According to a report by Rest of World, the three non-Chinese companies that made Omdia's list of top-selling humanoid robot makers last year — Figure AI, Agility Robotics, and Tesla — each sold only around 150 units, far trailing their Chinese rivals. In contrast, Chinese firms such as Unitree and Agibot each sold more units than Tesla's overall 2025 production target of 5,000 humanoid robots, which Tesla ultimately did not meet.
Ma noted that while the US still has strong research and design capabilities in high-end manufacturing, many products struggle to move beyond the prototype stage or achieve large-scale commercialization. "In China, once a product is developed, companies quickly begin exploring real-world applications. Once applications are found, mass production follows, costs fall rapidly and a new round of iteration begins," he said, adding that this cycle is becoming one of China's biggest advantages in robotics competition.
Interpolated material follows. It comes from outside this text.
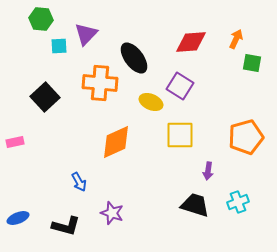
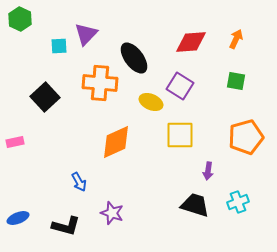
green hexagon: moved 21 px left; rotated 20 degrees clockwise
green square: moved 16 px left, 18 px down
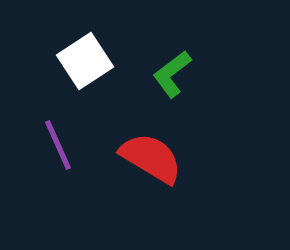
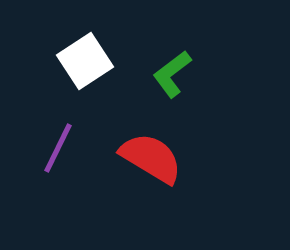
purple line: moved 3 px down; rotated 50 degrees clockwise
The "new landscape" of US-China robotics competition means the rivalry is no longer limited to traditional industrial robots, but is rapidly expanding into embodied AI, humanoid robots and even large-scale manned mechas. The competition is shifting from simply developing smarter AI "brains" to determining who can integrate AI into real-world hardware faster and bring products into large-scale engineering and commercialization, experts said.
While the US still maintains advantages in frontier AI models, software ecosystems and core algorithms, China is increasingly building strengths on the "physical world" side of robotics through its complete manufacturing system, dense supply chains and rapid commercialization capabilities, Ma said.
As the robotics industry moves from laboratories into real-world deployment, the ability to mass produce, iterate quickly and scale applications at lower cost is becoming key battlegrounds in the next phase of global competition, he said.